# Dump Truck Finds



## southfork

Bottles and other artifacts from soil being dug from one construction site and dumped at another .


----------



## Kheidecker

That looks like some real good stuff there.. whatever that pile dirt is  be worth going through. Nothing better than bringing back the past for people to look at and enjoy.goood finds..looks all pre1900


----------



## hemihampton

Some nice old bottles there.. I'd guess they date around turn of the Century 1900+ because I see some Screw Tops & crown tops.

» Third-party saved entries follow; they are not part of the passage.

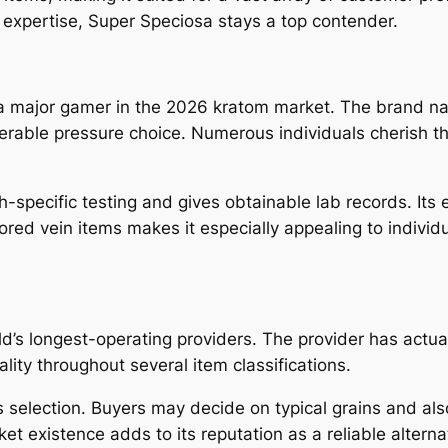
expertise, Super Speciosa stays a top contender.
 major gamer in the 2026 kratom market. The brand nam
rable pressure choice. Numerous individuals cherish the
h-specific testing and gives obtainable lab records. Its
ored vein items makes it especially appealing to individu
.
d’s longest-operating providers. The provider has actual
ity throughout several item classifications.
selection. Buyers may decide on typical grains and also
et existence adds to its reputation as a reliable altern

I especially like the Hutchinson (hutch) Bottle. That's the first one on left of pic in first row. Is there a name on it? Curious? Congrats on some nice finds, I'd go back for more. LEON.


----------



## Screwtop

hemihampton said:


> Some nice old bottles there.. I'd guess they date around turn of the Century 1900+ because I see some Screw Tops & crown tops. I especially like the Hutchinson (hutch) Bottle. That's the first one on left of pic in first row. Is there a name on it? Curious? Congrats on some nice finds, I'd go back for more. LEON.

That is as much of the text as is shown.